The csci335 repository contains a learning package that we will be using in this project. It contains many files. The files in which you will write code are:

  • classifiers.Knn: Implementation of the k-nearest-neighbor algorithm. It should pass the unit tests in classifiers.KnnTest when complete.
  • classifiers.SOMRecognizer: Supervised learning algorithm using a SOM.
  • som.SelfOrgMap: Implementation of the self-organizing map. It should pass the unit tests in som.SelfOrgMapTest when complete.
  • handwriting.learners: Configured handwriting learners go here. A few examples are provided.
  • handwriting.core.FloatDrawing: Alternative handwriting representation for SOM.

Other files of particular interest include:

  • handwriting.gui.DrawingEditor: Run this to create handwriting samples and test your learners.
  • core.Histogram: Implements a Histogram data type. This will be useful for kNN among other things.
  • core.Classifier: Interface for our machine learning algorithms.
  • handwriting.core.Drawing: Data type for handwriting samples. Drawing::distance is used by kNN.
  • handwriting.core.SOMDrawingBridge: Classifier front-end that turns Drawing objects into FloatDrawing objects to make life easier for the self-organizing map.

Experiments

  • Complete the implementations of the above files as specified.
  • Using DrawingEditor, draw 20 samples each of two letters. For each drawing, click the “Record” button when it is complete. For the label, use the letter that you drew. Once this is complete, save the file (using the Save command on the File menu).
  • Test the performance of Knn3 on these two letters. Use the Assess menu option under the Learner menu, and perform 4-way cross-validation.
  • Expand your data set to train it to distinguish three letters.
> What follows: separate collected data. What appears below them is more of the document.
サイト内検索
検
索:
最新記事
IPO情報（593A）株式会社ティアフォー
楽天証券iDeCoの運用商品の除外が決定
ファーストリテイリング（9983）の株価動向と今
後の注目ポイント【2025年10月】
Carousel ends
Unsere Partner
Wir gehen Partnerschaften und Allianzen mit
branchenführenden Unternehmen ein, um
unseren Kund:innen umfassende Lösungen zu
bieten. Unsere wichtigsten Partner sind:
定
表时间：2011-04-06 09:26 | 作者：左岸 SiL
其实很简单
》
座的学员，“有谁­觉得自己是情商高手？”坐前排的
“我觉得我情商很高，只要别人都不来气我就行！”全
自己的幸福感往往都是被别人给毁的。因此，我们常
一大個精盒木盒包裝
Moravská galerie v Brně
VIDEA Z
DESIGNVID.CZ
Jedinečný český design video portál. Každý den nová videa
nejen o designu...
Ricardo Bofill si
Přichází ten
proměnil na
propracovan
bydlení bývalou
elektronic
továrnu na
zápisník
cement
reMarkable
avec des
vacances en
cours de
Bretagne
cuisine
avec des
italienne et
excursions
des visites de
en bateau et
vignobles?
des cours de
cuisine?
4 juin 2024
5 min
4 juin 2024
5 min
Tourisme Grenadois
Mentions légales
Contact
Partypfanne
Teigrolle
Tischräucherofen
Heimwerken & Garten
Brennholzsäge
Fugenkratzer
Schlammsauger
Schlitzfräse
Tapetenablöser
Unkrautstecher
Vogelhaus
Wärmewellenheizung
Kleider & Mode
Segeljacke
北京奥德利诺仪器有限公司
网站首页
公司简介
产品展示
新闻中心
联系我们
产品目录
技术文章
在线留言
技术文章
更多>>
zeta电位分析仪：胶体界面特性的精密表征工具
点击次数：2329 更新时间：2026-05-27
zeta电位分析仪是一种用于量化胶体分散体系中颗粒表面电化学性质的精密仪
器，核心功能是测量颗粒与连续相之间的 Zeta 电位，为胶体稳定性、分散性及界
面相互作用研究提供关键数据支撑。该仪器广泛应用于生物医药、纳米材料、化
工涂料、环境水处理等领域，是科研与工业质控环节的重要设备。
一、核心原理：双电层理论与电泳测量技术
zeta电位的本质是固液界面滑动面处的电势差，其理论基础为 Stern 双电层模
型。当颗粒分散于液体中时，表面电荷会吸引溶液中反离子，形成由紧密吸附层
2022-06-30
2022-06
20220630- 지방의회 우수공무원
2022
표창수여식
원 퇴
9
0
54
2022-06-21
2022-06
Save the expanded data set under a different filename.
  • Continue iterating this process until you can build a classifier that can distinguish at least eight different letters.
  • Compare the performance of k=3 against two other values of k.
  • Repeat this process with the self-organizing map. Compare performance with three different map sizes.

Paper

When you are finished with your experiments, write a paper summarizing your findings. Include the following:

  • An analysis and discussion of your data. (Be sure to include the data as well.)
  • What effect did variations of the value of k have?
  • How about variations in map size?
  • What insights did you gain from the SOM visualizations?
  • Compare the performance of kNN and the SOM for the handwriting classification tasks. Which worked better? Why?
  • Beyond the actual results, what other issues are noteworthy?

Submission

  • Post your code on Github in your private repository. Make sure the instructor is added as a collaborator.
  • Upload your paper to Microsoft Teams.

Grading Criteria

  • Level 1
    • The kNN algorithm is implemented and functional.
    • The paper includes an analysis of kNN for the handwriting problem.
  • Level 2
    • The self-organizing map algorithm is implemented and functional.
    • The paper includes all of the above analysis.
  • Level 3
    • Find a real-world data set that you would like to explore. Do the following:
      • Perform unsupervised learning on the data set with the self-organizing map and produce a visualization.
        • What insight do you get about the data from this process? Analyze in your paper.
      • Perform supervised learning on the data set comparing kNN and the SOM.
        • Which produced the best performance? Why?